政治の世界では30代でも「若手」。体力もある、気合もある、伝えたい志もある。
だからこそ、街頭マイクを握るとついついやってしまうのが、最初から最後までアクセル全開の「フォルテッシモ(最大音量)演説」です。
しかし、断言します。
ずっと全力で叫んでいる演説は、誰の心にも届いていません。
1. 「音圧」に逃げるな
カラオケやSNS動画に慣れ親しんだ世代は、無意識に「音圧が高い=目立っている」と思い込みがちです。TikTokの冒頭0.5秒で注意を引くための手法を、そのまま20分の街頭演説に持ち込んでいませんか?
人間の脳は、一定の強い刺激が続くと「順応」という現象を起こし、それを背景ノイズとして処理し始めます。つまり、ずっと叫んでいるあなたの声は、聴衆にとっては「工事の音」や「換気扇の音」と同じカテゴリーに分類されてしまうのです。
2. 「引き算」こそが最強の戦略である
音楽でも映画でも、最も感動する瞬間はどこでしょうか? それは、大きな音が鳴り響いている時ではなく、「音が消えた瞬間」や「ささやくような繊細なフレーズ」にあります。
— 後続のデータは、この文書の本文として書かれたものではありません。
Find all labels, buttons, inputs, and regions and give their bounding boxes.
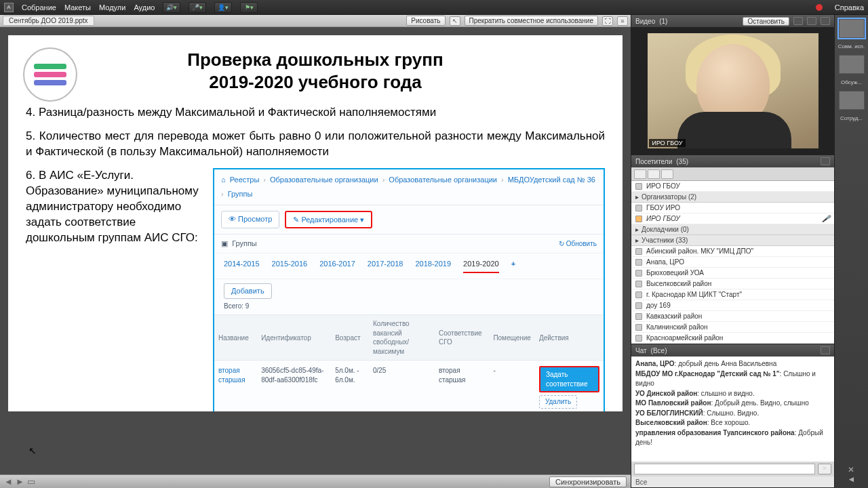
layout-thumbnails: Совм. исп. Обсуж... Сотруд... ✕◄	[834, 15, 868, 488]
attendee-row[interactable]: Брюховецкий УОА	[631, 268, 834, 279]
attendee-row[interactable]: Абинский район. МКУ "ИМЦ ДПО"	[631, 246, 834, 257]
breadcrumb: ⌂ Реестры› Образовательные организации› …	[214, 169, 604, 205]
group-organizers[interactable]: ▸ Организаторы (2)	[631, 192, 834, 203]
fullscreen-icon[interactable]: ⛶	[602, 16, 613, 26]
expand-icon[interactable]: ▣	[221, 239, 228, 249]
chat-input-bar: ➤	[631, 462, 834, 476]
person-icon	[635, 270, 642, 277]
prev-slide-button[interactable]: ◄	[4, 476, 13, 487]
layout-thumb[interactable]	[839, 19, 865, 38]
attendee-row[interactable]: Калининский район	[631, 322, 834, 333]
group-presenters[interactable]: ▸ Докладчики (0)	[631, 224, 834, 235]
attendee-row[interactable]: Красноармейский район	[631, 333, 834, 344]
attendee-view-icon[interactable]	[634, 169, 646, 179]
slide-list-icon[interactable]: ▭	[27, 476, 35, 487]
year-tab-active[interactable]: 2019-2020	[463, 259, 499, 273]
stop-video-button[interactable]: Остановить	[743, 17, 789, 26]
attendee-row[interactable]: Кавказский район	[631, 311, 834, 322]
grid-icon[interactable]	[793, 17, 803, 25]
person-icon	[635, 313, 642, 320]
add-year-button[interactable]: +	[511, 259, 515, 273]
slide-text-6: 6. В АИС «Е-Услуги. Образование» муницип…	[26, 168, 202, 411]
person-icon	[635, 216, 642, 222]
total-label: Всего: 9	[214, 300, 604, 315]
attendee-row[interactable]: ИРО ГБОУ🎤	[631, 214, 834, 224]
chat-messages: Анапа, ЦРО: добрый день Анна Васильевна …	[631, 357, 834, 462]
year-tab[interactable]: 2018-2019	[415, 259, 451, 273]
sync-button[interactable]: Синхронизировать	[549, 476, 627, 487]
set-match-button[interactable]: Задать соответствие	[539, 366, 599, 392]
menu-audio[interactable]: Аудио	[134, 3, 155, 12]
attendees-list: ИРО ГБОУ ▸ Организаторы (2) ГБОУ ИРО ИРО…	[631, 181, 834, 344]
refresh-button[interactable]: ↻ Обновить	[559, 239, 597, 249]
year-tab[interactable]: 2014-2015	[224, 259, 260, 273]
person-icon	[635, 302, 642, 309]
speaker-label: ИРО ГБОУ	[649, 139, 686, 147]
attendee-view-icon[interactable]	[648, 169, 660, 179]
attendee-view-icon[interactable]	[661, 169, 673, 179]
raise-hand-icon[interactable]: 👤▾	[214, 2, 232, 13]
document-tab[interactable]: Сентябрь ДОО 2019.pptx	[3, 16, 94, 26]
attendee-row[interactable]: Анапа, ЦРО	[631, 257, 834, 268]
video-title: Видео	[635, 18, 655, 25]
navigation-bar: ◄ ► ▭ Синхронизировать	[0, 474, 631, 488]
chat-scope-selector[interactable]: Все	[631, 476, 834, 487]
pod-options-icon[interactable]	[821, 346, 830, 354]
person-icon	[635, 281, 642, 287]
year-tab[interactable]: 2015-2016	[272, 259, 308, 273]
app-menubar: A Собрание Макеты Модули Аудио 🔊▾ 🎤▾ 👤▾ …	[0, 0, 868, 15]
layout-thumb[interactable]	[839, 91, 865, 110]
view-button[interactable]: 👁 Просмотр	[221, 211, 279, 229]
group-name-link[interactable]: вторая старшая	[214, 361, 257, 411]
fullscreen-icon[interactable]	[807, 17, 816, 25]
pod-options-icon[interactable]	[821, 17, 830, 25]
pod-options-icon[interactable]: ≡	[617, 16, 628, 26]
attendee-row[interactable]: г. Краснодар КМ ЦИКТ "Старт"	[631, 289, 834, 300]
video-feed: ИРО ГБОУ	[631, 27, 834, 155]
attendee-row[interactable]: Выселковский район	[631, 279, 834, 289]
edit-button[interactable]: ✎ Редактирование ▾	[285, 211, 372, 229]
microphone-icon[interactable]: 🎤▾	[189, 2, 206, 13]
presentation-slide: Проверка дошкольных групп2019-2020 учебн…	[8, 35, 623, 411]
embedded-screenshot: ⌂ Реестры› Образовательные организации› …	[213, 168, 605, 411]
year-tab[interactable]: 2016-2017	[319, 259, 355, 273]
add-group-button[interactable]: Добавить	[224, 283, 272, 299]
adobe-logo: A	[4, 3, 14, 12]
org-logo-icon	[23, 47, 77, 102]
pointer-icon[interactable]: ↖	[450, 16, 460, 26]
mic-icon: 🎤	[822, 215, 830, 222]
status-icon[interactable]: ⚑▾	[240, 2, 258, 13]
chat-input[interactable]	[634, 464, 815, 474]
slide-title: Проверка дошкольных групп2019-2020 учебн…	[26, 49, 605, 93]
stop-sharing-button[interactable]: Прекратить совместное использование	[465, 16, 599, 26]
attendee-self[interactable]: ИРО ГБОУ	[631, 181, 834, 192]
attendee-row[interactable]: доу 169	[631, 300, 834, 311]
slide-status-bar	[0, 460, 631, 474]
next-slide-button[interactable]: ►	[16, 476, 24, 487]
menu-modules[interactable]: Модули	[99, 3, 125, 12]
person-icon	[635, 205, 642, 211]
layout-thumb[interactable]	[839, 55, 865, 74]
attendee-row[interactable]: ГБОУ ИРО	[631, 203, 834, 214]
groups-table: НазваниеИдентификаторВозраст Количество …	[214, 314, 604, 411]
collapse-icon[interactable]: ✕◄	[848, 465, 856, 488]
groups-label: Группы	[232, 239, 257, 249]
menu-meeting[interactable]: Собрание	[22, 3, 56, 12]
send-button[interactable]: ➤	[818, 464, 831, 474]
year-tabs: 2014-2015 2015-2016 2016-2017 2017-2018 …	[214, 253, 604, 279]
attendees-title: Посетители	[635, 158, 672, 165]
speaker-icon[interactable]: 🔊▾	[163, 2, 180, 13]
attendees-toolbar	[631, 167, 834, 181]
group-participants[interactable]: ▸ Участники (33)	[631, 235, 834, 246]
person-icon	[635, 259, 642, 266]
person-icon	[635, 324, 642, 331]
home-icon: ⌂	[221, 175, 226, 185]
draw-button[interactable]: Рисовать	[406, 16, 445, 26]
year-tab[interactable]: 2017-2018	[368, 259, 403, 273]
chat-title: Чат	[635, 347, 647, 354]
menu-help[interactable]: Справка	[835, 3, 864, 12]
record-indicator-icon	[816, 4, 823, 11]
menu-layouts[interactable]: Макеты	[64, 3, 91, 12]
delete-button[interactable]: Удалить	[539, 395, 577, 409]
pod-options-icon[interactable]	[821, 157, 830, 165]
- 自分の弱さや、地域住民の切実な悩みを語る時は、あえて声を落とす。
- 重要なキーワードを投げる直前に、3秒黙る。
この「引き算」ができるかどうかが、素人とプロの境界線です。芸術を解する心とは、言い換えれば「余白のデザイン能力」のこと。キャンバスを原色で塗りつぶすのではなく、どこを白く残すかを考えるメタ認知能力なのです。
3. 感性は「センス」ではなく「科学」
「自分には芸術的なセンスがないから……」と諦める必要はありません。現代において、人の心を動かすリズムや構成は、すでに認知科学の領域です。
- 聴覚の飽和を防ぐ波形設計: 声のトーンを上下させ、脳に「新しい情報が来た」と錯覚させ続ける。
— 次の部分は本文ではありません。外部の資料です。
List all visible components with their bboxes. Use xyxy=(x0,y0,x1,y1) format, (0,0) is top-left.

- 黄金律のストーリー構築: 課題、葛藤、解決という「型」に声を乗せる。
これらは、自分の演説を録音し、波形として可視化すればすぐに分析できます。「なぜか足が止まらない」のは、あなたの志が低いからではなく、「脳が拒絶するリズム」で話しているからかもしれません。
4. 「中の人」から「表現者」へ
YouTubeやSNSの「中の人」としてデジタルに強い若手世代だからこそ、リアルな場での「空気の振動」をもっと科学的に捉えるべきです。
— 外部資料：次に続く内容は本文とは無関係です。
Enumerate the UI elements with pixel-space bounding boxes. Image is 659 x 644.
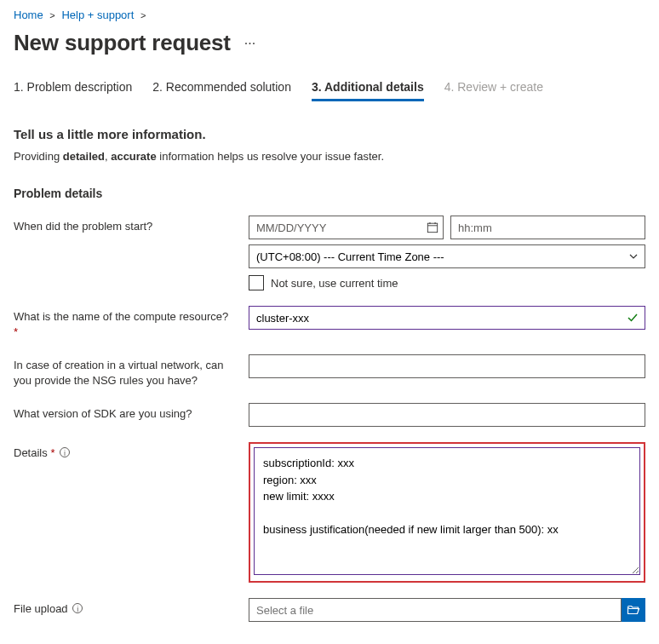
svg-rect-0: [427, 223, 437, 233]
details-highlight-box: [249, 442, 645, 583]
calendar-icon: [427, 221, 438, 233]
label-when-start: When did the problem start?: [14, 216, 235, 234]
section-heading-info: Tell us a little more information.: [14, 127, 645, 141]
breadcrumb-home[interactable]: Home: [14, 9, 43, 21]
chevron-right-icon: >: [140, 10, 146, 20]
date-input[interactable]: [249, 216, 444, 239]
label-file-upload: File upload i: [14, 598, 235, 617]
timezone-select[interactable]: (UTC+08:00) --- Current Time Zone ---: [249, 244, 645, 268]
more-actions-button[interactable]: ···: [241, 32, 259, 55]
breadcrumb-help-support[interactable]: Help + support: [61, 9, 134, 21]
chevron-right-icon: >: [49, 10, 54, 20]
label-compute-name: What is the name of the compute resource…: [14, 306, 235, 339]
tab-recommended-solution[interactable]: 2. Recommended solution: [152, 80, 291, 101]
tab-bar: 1. Problem description 2. Recommended so…: [14, 80, 645, 101]
info-icon[interactable]: i: [60, 447, 70, 457]
section-heading-problem-details: Problem details: [14, 187, 645, 200]
nsg-rules-input[interactable]: [249, 354, 645, 378]
breadcrumb: Home > Help + support >: [14, 7, 645, 30]
label-sdk-version: What version of SDK are you using?: [14, 403, 235, 422]
label-details: Details * i: [14, 442, 235, 461]
compute-name-input[interactable]: [249, 306, 645, 330]
file-browse-button[interactable]: [622, 598, 645, 622]
tab-review-create: 4. Review + create: [444, 80, 543, 101]
folder-open-icon: [627, 603, 640, 617]
tab-problem-description[interactable]: 1. Problem description: [14, 80, 132, 101]
file-upload-input[interactable]: [249, 598, 622, 622]
tab-additional-details[interactable]: 3. Additional details: [312, 80, 424, 101]
page-title: New support request: [14, 30, 231, 56]
time-input[interactable]: [450, 216, 645, 239]
checkmark-icon: [627, 312, 639, 324]
label-nsg-rules: In case of creation in a virtual network…: [14, 354, 235, 388]
sdk-version-input[interactable]: [249, 403, 645, 427]
details-textarea[interactable]: [254, 447, 640, 575]
use-current-time-label: Not sure, use current time: [271, 277, 398, 290]
use-current-time-checkbox[interactable]: [249, 275, 264, 290]
intro-text: Providing detailed, accurate information…: [14, 150, 645, 163]
info-icon[interactable]: i: [72, 603, 83, 613]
画面越しの「いいね」は数字ですが、街頭の「視線」は生身の反応です。
「とにかく大きな声を出して頑張っている姿を見せる」という昭和の選挙スタイルを、デジタルネイティブなりの「科学的な感性」でアップデートしませんか。
結論:感性を学習し、戦略的にマイクを握れ
周囲のベテランから「もっと抑揚をつけろ」と言われてもピンとこないかもしれません。しかし、それは「もっと感情を込めろ」という意味ではなく、「聴衆の脳を飽きさせないデザインをしろ」という意味です。
全力投球を捨て、あえて「弱く」語る勇気を持つこと。
芸術を学び、科学を味方につけた時、あなたの演説は初めて「街のノイズ」を突き抜け、有権者の「記憶」に刺さるようになります。